Why are phone apps so huge nowadays?

I’m not sure this is FQ material, but I’ll give it a try. I just updated apps on my iPhone, and just like every time I do that I’m stunned by the size of the updates. Even a pretty basic (in my judgment) app with rather limited functionality will easily run up a few hundred MB. And that’s just the update, intended to fix “minor bugs”, not the app itself. I realise that graphics and visuals take up more space than they would have in the past, but is this the explanation? Or is it that developers rely on a range of frameworks that need to be installed along with the app instead of writing lower-level code themselves?

My understanding - and keep in mind I’m not an expert - is that some apps have background software that tracks you and records data, to be used by the app’s ownership for various things including selling the information to others. How prevalent that is I have no idea.

My understanding was that what was downloaded was a new version of the app, not just an update. But I am not basing that on anything in particular.

I’ve heard people ask the same question about apparently oversized updates for games on PCs, and the answer likely applies to phone apps too.

Apparently in many cases it’s because the way the program is compressed on the device, it often isn’t practical to update just the bits that need to be updated so that they need to re-download much or all of the program rather that just the relatively small update. Resulting in downloads of a gigabyte or ore for a small update, sometimes.

We are long past the days when everything in a program was hand-coded from the basics. For example, if the program needs to manipulate a picture, odds are it does not have a handwritten subroutine to do so - they use a commercially available “edit pictures” library which may have a huge amount of different subroutines, many of which are not used and the whole library is included. or date calculation routines, or even “what day of the week would that be?” is part of someone’s library. Plus, a lot of things like custom settings will use XML rather than a simple text file or some other home-made method of saving data; meaning there’s likely an XML library of subroutines too…

Plus, when updating, much simpler to download the whole program. Otherwise you either have to do an analysis - “if upgrading from 3.1 you need these modules, if you were on 2.94a you need these additional modules” - or you get around that by enforcing “to get to 3.3 from 2.94a you first need to update to 3.0”. Then the update program needs the smarts to figure that out and you need to keep a range of previous program versions accessible. It’s far simpler to just download and install the whole program, and if it overwrites some identical components, so be it. (Particularly in something like the App Store where you don’t get to put multiple versions out there; they probably don’t even want a separate update program; your basic install checks “is this a new install or an update?” and does the appropriate installation.) Just be sure the program you are writing can capture custom settings and data from previous versions when updating.

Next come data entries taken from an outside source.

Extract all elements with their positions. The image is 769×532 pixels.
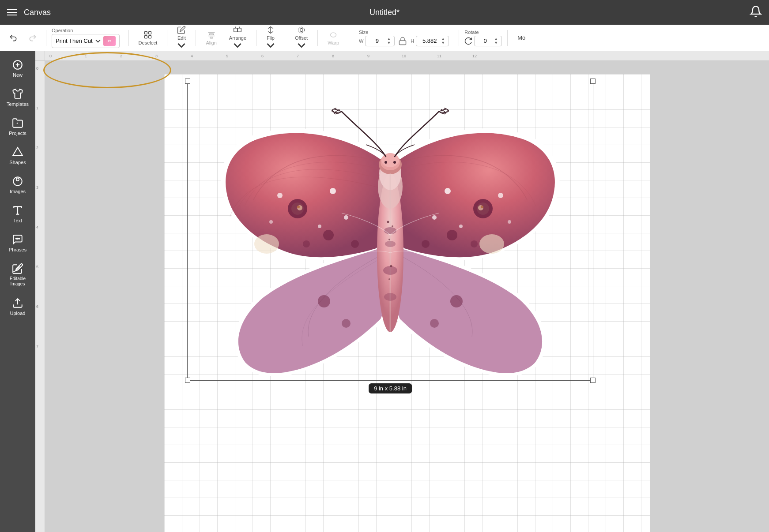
svg-point-12 — [300, 28, 303, 31]
sep2 — [128, 30, 129, 46]
ruler-corner — [35, 51, 45, 61]
svg-rect-8 — [234, 28, 237, 31]
svg-rect-3 — [149, 35, 151, 38]
svg-text:9: 9 — [367, 54, 369, 58]
svg-text:1: 1 — [36, 106, 38, 110]
sep5 — [256, 30, 256, 46]
flip-button[interactable]: Flip — [262, 24, 279, 52]
sep3 — [167, 30, 167, 46]
size-display-label: 9 in x 5.88 in — [369, 383, 412, 393]
sidebar-phrases-label: Phrases — [9, 247, 26, 252]
svg-text:5: 5 — [36, 265, 38, 269]
shapes-icon — [12, 146, 23, 158]
sidebar-item-upload[interactable]: Upload — [2, 293, 34, 320]
selection-box[interactable]: 9 in x 5.88 in — [187, 81, 593, 381]
more-button[interactable]: Mo — [513, 33, 530, 43]
sidebar-shapes-label: Shapes — [9, 160, 26, 165]
size-w-input[interactable] — [368, 37, 386, 44]
editable-images-icon — [12, 263, 23, 274]
sidebar-item-editable-images[interactable]: Editable Images — [2, 259, 34, 291]
handle-bottom-right[interactable] — [590, 378, 596, 383]
warp-label: Warp — [328, 40, 339, 45]
operation-select[interactable]: Print Then Cut ✂ — [52, 34, 120, 48]
size-w-down[interactable]: ▼ — [386, 41, 392, 45]
svg-rect-14 — [400, 41, 406, 45]
svg-rect-5 — [209, 34, 214, 35]
operation-group: Operation Print Then Cut ✂ — [52, 28, 120, 48]
svg-text:1: 1 — [85, 54, 87, 58]
svg-text:11: 11 — [437, 54, 441, 58]
ruler-vertical: 0 1 2 3 4 5 6 7 — [35, 61, 45, 532]
svg-text:4: 4 — [191, 54, 193, 58]
svg-text:0: 0 — [36, 66, 38, 71]
offset-button[interactable]: Offset — [290, 24, 312, 52]
sidebar-item-text[interactable]: Text — [2, 200, 34, 228]
rotate-input-wrap: ▲ ▼ — [474, 36, 502, 46]
size-h-down[interactable]: ▼ — [440, 41, 446, 45]
app-title: Canvas — [24, 8, 51, 17]
undo-button[interactable] — [5, 32, 21, 44]
offset-label: Offset — [295, 35, 308, 41]
operation-value: Print Then Cut — [56, 37, 93, 44]
lock-icon[interactable] — [396, 37, 409, 45]
svg-text:4: 4 — [36, 225, 38, 229]
operation-dropdown-icon — [95, 38, 101, 44]
edit-button[interactable]: Edit — [173, 24, 190, 52]
size-h-input[interactable] — [419, 37, 440, 44]
svg-text:7: 7 — [36, 344, 38, 348]
svg-text:3: 3 — [36, 185, 38, 190]
sidebar-images-label: Images — [10, 189, 26, 194]
sidebar-projects-label: Projects — [9, 131, 26, 136]
svg-text:2: 2 — [120, 54, 122, 58]
svg-text:2: 2 — [36, 146, 38, 150]
warp-button[interactable]: Warp — [323, 29, 343, 47]
deselect-button[interactable]: Deselect — [134, 29, 162, 47]
rotate-icon — [464, 37, 472, 45]
menu-icon[interactable] — [7, 9, 17, 15]
sidebar-item-shapes[interactable]: Shapes — [2, 142, 34, 169]
canvas-with-ruler: 0 1 2 3 4 5 6 7 — [35, 61, 769, 532]
sidebar-item-images[interactable]: Images — [2, 171, 34, 199]
sidebar-item-new[interactable]: New — [2, 55, 34, 82]
ruler-horizontal: 0 1 2 3 4 5 6 7 8 9 10 11 12 — [45, 51, 769, 61]
svg-text:6: 6 — [36, 304, 38, 309]
svg-rect-2 — [144, 35, 147, 38]
align-label: Align — [206, 40, 216, 45]
rotate-down[interactable]: ▼ — [493, 41, 499, 45]
text-icon — [12, 205, 23, 216]
sidebar-upload-label: Upload — [10, 311, 26, 316]
sep8 — [349, 30, 349, 46]
sep7 — [317, 30, 318, 46]
handle-top-right[interactable] — [590, 79, 596, 84]
handle-bottom-left[interactable] — [185, 378, 190, 383]
svg-rect-7 — [210, 37, 213, 38]
size-group: Size W ▲ ▼ H — [354, 28, 453, 48]
edit-label: Edit — [177, 35, 186, 41]
svg-text:6: 6 — [261, 54, 264, 58]
header: Canvas Untitled* — [0, 0, 769, 25]
sep4 — [196, 30, 196, 46]
size-label: Size — [359, 30, 449, 35]
sidebar-item-templates[interactable]: Templates — [2, 84, 34, 111]
rotate-group: Rotate ▲ ▼ — [464, 30, 502, 46]
arrange-button[interactable]: Arrange — [225, 24, 251, 52]
rotate-input[interactable] — [477, 37, 493, 44]
folder-icon — [12, 117, 23, 129]
svg-rect-9 — [237, 28, 241, 31]
canvas-scroll[interactable]: 9 in x 5.88 in — [45, 61, 769, 532]
sep9 — [459, 30, 459, 46]
sep6 — [285, 30, 285, 46]
align-button[interactable]: Align — [201, 29, 221, 47]
sidebar-item-phrases[interactable]: Phrases — [2, 229, 34, 257]
handle-top-left[interactable] — [185, 79, 190, 84]
bell-icon[interactable] — [750, 5, 762, 18]
sep1 — [46, 30, 46, 46]
sidebar-item-projects[interactable]: Projects — [2, 113, 34, 140]
shirt-icon — [12, 88, 23, 100]
header-right — [750, 5, 762, 19]
phrases-icon — [12, 234, 23, 245]
svg-text:7: 7 — [297, 54, 299, 58]
svg-point-13 — [298, 27, 304, 33]
ruler-row: 0 1 2 3 4 5 6 7 8 9 10 11 12 — [35, 51, 769, 61]
redo-button[interactable] — [25, 32, 41, 44]
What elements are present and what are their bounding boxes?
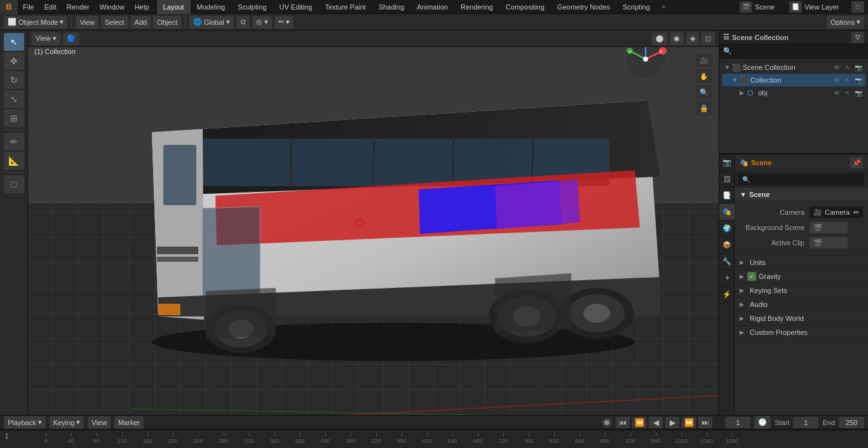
snap-toggle[interactable]: ⊙ [236,16,250,29]
outliner-row-obj[interactable]: ▶ ⬡ obj 👁 ↖ 📷 [722,86,865,99]
tab-uv-editing[interactable]: UV Editing [273,0,318,14]
prop-icon-view-layer[interactable]: 📑 [719,187,735,204]
tab-animation[interactable]: Animation [410,0,454,14]
timeline-marker-menu[interactable]: Marker [114,416,144,429]
prop-icon-world[interactable]: 🌍 [719,221,735,237]
audio-section[interactable]: ▶ Audio [735,297,868,311]
collection-vis-eye[interactable]: 👁 [832,76,841,85]
obj-vis-cursor[interactable]: ↖ [843,88,852,97]
tab-texture-paint[interactable]: Texture Paint [318,0,372,14]
prop-icon-modifier[interactable]: 🔧 [719,254,735,270]
viewport[interactable]: View ▾ 🔵 ⬤ ◉ ◈ ◻ [28,31,719,415]
rigid-body-world-section[interactable]: ▶ Rigid Body World [735,311,868,325]
viewport-shading-wire[interactable]: ◻ [702,32,715,45]
play-button[interactable]: ▶ [665,417,679,428]
viewport-shading-rendered[interactable]: ◈ [686,32,699,45]
grease-pencil[interactable]: ✏ ▾ [275,16,294,29]
maximize-icon[interactable]: □ [851,1,864,13]
tab-sculpting[interactable]: Sculpting [231,0,273,14]
transform-orientation[interactable]: 🌐 Global ▾ [189,16,234,29]
tab-scripting[interactable]: Scripting [616,0,656,14]
prop-icon-render[interactable]: 📷 [719,154,735,171]
object-menu[interactable]: Object [153,16,181,29]
menu-render[interactable]: Render [62,0,95,14]
obj-vis-eye[interactable]: 👁 [832,88,841,97]
viewport-camera-icon[interactable]: 🎥 [696,53,712,67]
timeline-playback-menu[interactable]: Playback ▾ [4,416,46,429]
start-frame-input[interactable]: 1 [793,417,818,428]
menu-help[interactable]: Help [130,0,154,14]
current-frame-display[interactable]: 1 [725,417,750,428]
camera-edit-icon[interactable]: ✏ [853,208,859,217]
viewport-shading-material[interactable]: ◉ [670,32,684,45]
step-forward-button[interactable]: ⏩ [682,417,696,428]
add-cube-tool[interactable]: □ [4,175,24,193]
tab-layout[interactable]: Layout [157,0,191,14]
outliner-row-scene-collection[interactable]: ▼ ⬛ Scene Collection 👁 ↖ 📷 [722,61,865,74]
custom-properties-section[interactable]: ▶ Custom Properties [735,325,868,339]
outliner-search-input[interactable] [735,48,864,55]
outliner-row-collection[interactable]: ▼ ⬛ Collection 👁 ↖ 📷 [722,74,865,86]
vis-render-icon[interactable]: 📷 [854,63,863,72]
prop-icon-output[interactable]: 🖼 [719,171,735,187]
gravity-checkbox[interactable]: ✓ [747,272,756,281]
prop-icon-particles[interactable]: ✦ [719,270,735,287]
prop-icon-object[interactable]: 📦 [719,237,735,254]
viewport-view-menu[interactable]: View ▾ [32,32,60,45]
collection-vis-render[interactable]: 📷 [854,76,863,85]
transform-tool[interactable]: ⊞ [4,109,24,127]
viewport-shading-solid[interactable]: ⬤ [652,32,667,45]
tab-modeling[interactable]: Modeling [191,0,232,14]
move-tool[interactable]: ✥ [4,52,24,70]
measure-tool[interactable]: 📐 [4,152,24,170]
viewport-lock-icon[interactable]: 🔒 [696,101,712,115]
mode-selector[interactable]: ⬜ Object Mode ▾ [4,16,67,29]
add-workspace-button[interactable]: ＋ [656,1,671,13]
end-frame-input[interactable]: 250 [839,417,864,428]
proportional-edit[interactable]: ◎ ▾ [252,16,272,29]
select-menu[interactable]: Select [101,16,128,29]
scene-section-header[interactable]: ▼ Scene [735,187,868,201]
record-button[interactable] [602,417,612,428]
menu-edit[interactable]: Edit [39,0,62,14]
tab-rendering[interactable]: Rendering [454,0,499,14]
options-btn[interactable]: Options ▾ [827,16,864,29]
cursor-tool[interactable]: ↖ [4,33,24,51]
timeline-keying-menu[interactable]: Keying ▾ [50,416,85,429]
collection-vis-cursor[interactable]: ↖ [843,76,852,85]
scene-selector-icon[interactable]: 🎬 [740,1,752,13]
menu-window[interactable]: Window [95,0,130,14]
menu-file[interactable]: File [18,0,39,14]
jump-start-button[interactable]: ⏮ [616,417,630,428]
viewport-overlays[interactable]: 🔵 [63,32,79,45]
properties-pin-icon[interactable]: 📌 [850,157,863,168]
add-menu[interactable]: Add [131,16,151,29]
scale-tool[interactable]: ⤡ [4,90,24,108]
gravity-section[interactable]: ▶ ✓ Gravity [735,269,868,283]
step-back-button[interactable]: ⏪ [632,417,646,428]
view-menu[interactable]: View [76,16,98,29]
camera-value[interactable]: 🎥 Camera ✏ [810,207,863,218]
active-clip-value[interactable]: 🎬 [810,237,848,248]
tab-geometry-nodes[interactable]: Geometry Nodes [551,0,616,14]
properties-search-input[interactable] [752,175,860,183]
viewport-hand-icon[interactable]: ✋ [696,69,712,83]
annotate-tool[interactable]: ✏ [4,133,24,151]
tab-compositing[interactable]: Compositing [499,0,551,14]
viewport-canvas[interactable]: User Perspective (1) Collection X Y [28,31,719,415]
tab-shading[interactable]: Shading [372,0,410,14]
prop-icon-scene[interactable]: 🎭 [719,204,735,221]
view-layer-icon[interactable]: 📑 [789,1,802,13]
rotate-tool[interactable]: ↻ [4,71,24,89]
prop-icon-physics[interactable]: ⚡ [719,287,735,303]
viewport-zoom-icon[interactable]: 🔍 [696,85,712,99]
vis-eye-icon[interactable]: 👁 [832,63,841,72]
keying-sets-section[interactable]: ▶ Keying Sets [735,283,868,297]
background-scene-value[interactable]: 🎬 [810,222,848,233]
outliner-filter-icon[interactable]: ▽ [851,32,864,43]
play-reverse-button[interactable]: ◀ [649,417,663,428]
units-section[interactable]: ▶ Units [735,255,868,269]
vis-cursor-icon[interactable]: ↖ [843,63,852,72]
timeline-view-menu[interactable]: View [88,416,111,429]
jump-end-button[interactable]: ⏭ [698,417,712,428]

The previous posters got a lot of the technical reasons (standard included libraries, downloading the whole app not just the patch), but there is also the fact that there just isn’t really incentive to optimize for size. Most folks have a high-speed internet connection at least some of the time, and phone storage has gotten very large.

If you don’t have any reason to make your app smaller (i.e. customers demanding it) why put in the effort to do so? I know I have developed applications where entire feature sets are removed but the code is left in because why take the risk of removing it? Nobody cares if the app is a few MB larger than it needs to be.

I wonder (maybe slightly afield for FQ)… I understand that extremely efficient code can sometimes be hard to parse with human eyes. One of the benefits to not being as concerned about file size is that we can write programs that are easier to follow. Is there some other side of the spectrum, though, where we let programs get so bogged down with unnecessary cruft that it’s a huge effort to understand what is important and what isn’t? Or, if we’re using some functions from a library, but creating our own for some things where the library doesn’t give all the functionality we need, we’re then including library.function and in-house.function, and relying on documentation (or worse, institutional knowledge) to remember to not use library.function, or to not use it in certain situations.

A friend of mine, back in the day, was digging into his TRS80 and while disassembling the ROM code found at least one spot where the program jumped into the middle of a program op code. To save space, the programmers for Radio Shack had apparently scanned the code for a certain sequence of bytes for a shor subroutine, then used that rather than repeat the code,

Back then, an 8K chip was expensive.

Today, most phones have gigabytes of RAM. Meanwhile, being able to code quickly and read (understand) the code when modifications are needed is the proirity, rather than “clever” coding. Plus a lot of the simpler stuff is computer generated, even before AI. They generate individual subroutines, rather than trying to make a more generic routine serve several purposes. (Which also makes maintenance easier)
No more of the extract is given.